Back in 2002, when I was working for BBC News Online, I wrote a positive piece about opportunities opening up for women in the Arab world. "Now it is very politically correct to address women's issues," the chair of the Arab International Women's Forum in London, Haifa Fahoum Al Kaylani, told me at the time. "It is like a competition between Arab governments to encourage women to enter business and the political process."

I am not sure such optimism has been borne out. At the end of last year two women, Loujain al-Hathloul and Maysa al-Amoudi, were detained after driving over the Saudi border from the UAE to defy a ban on female drivers in the kingdom. As Saudi women are wholly reliant upon male relatives to go out, the ban in effect gives men complete control over their women's lives. The BBC reported in December that the cases of Hathloul and Amoudi were being transferred to a court in Riyadh set up to deal with terrorist offences. Sources close to the two women said they were being charged for comments made on social media, rather than the driving stunt itself.

As leaders around the world paid tribute to King Abdullah last week, the former Conservative MP, Louise Mensch, exploded with indignation on Twitter.

However economically reliant we are upon Saudi's oil reserves, there is something repugnant about having to pay lip service to a country that treats its women so poorly. The princess in my story found her freedom.
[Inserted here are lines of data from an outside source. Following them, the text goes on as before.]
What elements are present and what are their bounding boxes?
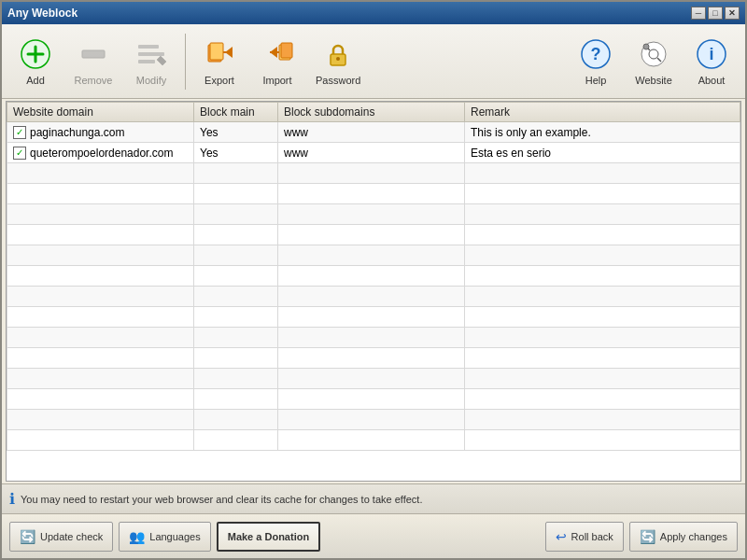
close-button[interactable]: ✕ (725, 7, 740, 20)
cell-subdomains: www (278, 143, 465, 163)
cell-domain: ✓ queterompoelordenador.com (7, 143, 194, 163)
export-icon (203, 37, 236, 71)
table-empty-row (7, 430, 740, 451)
add-label: Add (26, 75, 45, 86)
update-check-button[interactable]: 🔄 Update check (9, 522, 113, 552)
apply-changes-label: Apply changes (660, 531, 727, 542)
help-button[interactable]: ? Help (568, 30, 624, 93)
svg-rect-6 (138, 60, 155, 63)
table-row[interactable]: ✓ queterompoelordenador.com Yes www Esta… (7, 143, 740, 163)
donation-button[interactable]: Make a Donation (217, 522, 320, 552)
restore-button[interactable]: □ (708, 7, 723, 20)
domain-value: queterompoelordenador.com (30, 147, 173, 160)
svg-rect-4 (138, 45, 159, 49)
languages-icon: 👥 (129, 529, 145, 544)
apply-changes-button[interactable]: 🔄 Apply changes (629, 522, 738, 552)
svg-point-22 (649, 49, 658, 59)
languages-button[interactable]: 👥 Languages (119, 522, 210, 552)
row-checkbox-1[interactable]: ✓ (13, 147, 26, 160)
password-label: Password (316, 75, 360, 86)
donation-label: Make a Donation (228, 531, 309, 542)
about-button[interactable]: i About (684, 30, 740, 93)
table-empty-row (7, 369, 740, 389)
table-empty-row (7, 307, 740, 328)
about-label: About (698, 75, 726, 86)
svg-point-18 (336, 57, 340, 61)
svg-text:?: ? (591, 45, 601, 63)
remove-label: Remove (75, 75, 113, 86)
website-icon (637, 37, 670, 71)
svg-rect-5 (138, 52, 164, 56)
import-label: Import (262, 75, 291, 86)
table-empty-row (7, 389, 740, 410)
password-icon (321, 37, 355, 71)
apply-icon: 🔄 (640, 529, 655, 544)
table-empty-row (7, 348, 740, 369)
table-empty-row (7, 266, 740, 287)
svg-rect-3 (82, 50, 105, 58)
export-button[interactable]: Export (191, 30, 247, 93)
col-header-remark: Remark (465, 103, 740, 122)
svg-rect-10 (210, 43, 223, 60)
table-empty-row (7, 410, 740, 430)
cell-remark: This is only an example. (465, 122, 740, 143)
remove-icon (77, 37, 110, 71)
export-label: Export (204, 75, 234, 86)
import-icon (261, 37, 294, 71)
svg-rect-16 (281, 43, 292, 58)
website-button[interactable]: Website (626, 30, 682, 93)
cell-remark: Esta es en serio (465, 143, 740, 163)
bottom-bar: 🔄 Update check 👥 Languages Make a Donati… (2, 513, 745, 558)
separator-1 (185, 34, 186, 90)
rollback-icon: ↩ (556, 529, 567, 544)
update-check-label: Update check (40, 531, 103, 542)
add-button[interactable]: Add (7, 30, 63, 93)
col-header-domain: Website domain (7, 103, 194, 122)
cell-blockmain: Yes (194, 143, 278, 163)
modify-icon (134, 37, 168, 71)
remove-button[interactable]: Remove (65, 30, 121, 93)
about-icon: i (695, 37, 728, 71)
svg-point-24 (643, 44, 649, 49)
help-label: Help (585, 75, 607, 86)
table-empty-row (7, 163, 740, 184)
row-checkbox-0[interactable]: ✓ (13, 126, 26, 139)
cell-subdomains: www (278, 122, 465, 143)
cell-domain: ✓ paginachunga.com (7, 122, 194, 143)
main-window: Any Weblock ─ □ ✕ Add (0, 0, 747, 560)
table-empty-row (7, 287, 740, 307)
modify-label: Modify (136, 75, 166, 86)
toolbar: Add Remove Modify (2, 24, 745, 99)
table-empty-row (7, 225, 740, 245)
col-header-blockmain: Block main (194, 103, 278, 122)
rollback-button[interactable]: ↩ Roll back (545, 522, 624, 552)
import-button[interactable]: Import (249, 30, 305, 93)
domain-table: Website domain Block main Block subdomai… (7, 102, 740, 451)
update-check-icon: 🔄 (20, 529, 35, 544)
table-empty-row (7, 184, 740, 204)
window-controls: ─ □ ✕ (691, 7, 740, 20)
table-empty-row (7, 328, 740, 348)
modify-button[interactable]: Modify (123, 30, 179, 93)
info-icon: ℹ (9, 490, 15, 508)
table-empty-row (7, 204, 740, 225)
status-message: You may need to restart your web browser… (21, 494, 422, 505)
svg-text:i: i (709, 45, 713, 63)
website-label: Website (635, 75, 672, 86)
table-row[interactable]: ✓ paginachunga.com Yes www This is only … (7, 122, 740, 143)
status-bar: ℹ You may need to restart your web brows… (2, 483, 745, 513)
domain-value: paginachunga.com (30, 126, 124, 139)
table-empty-row (7, 245, 740, 266)
cell-blockmain: Yes (194, 122, 278, 143)
rollback-label: Roll back (571, 531, 613, 542)
table-container[interactable]: Website domain Block main Block subdomai… (7, 102, 740, 481)
content-area: Website domain Block main Block subdomai… (6, 101, 741, 482)
title-bar: Any Weblock ─ □ ✕ (2, 2, 745, 24)
password-button[interactable]: Password (307, 30, 369, 93)
add-icon (19, 37, 52, 71)
window-title: Any Weblock (7, 7, 78, 20)
minimize-button[interactable]: ─ (691, 7, 706, 20)
col-header-subdomains: Block subdomains (278, 103, 465, 122)
languages-label: Languages (149, 531, 200, 542)
help-icon: ? (579, 37, 613, 71)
Will the women of Saudi ever enjoy the civil liberties that we in the West take for granted? At the moment, with a new conservative king in charge, such a prospect feels like fantasy.


La Prisonniere by Malika Oufkir and Michele Fitoussi
In this true story, Malika was a prisoner for 20 years after her father, a Moroccan general, fell out of favour with the king. She went from living at the royal court as a companion to the king's daughter to incarceration with her family in a desert jail.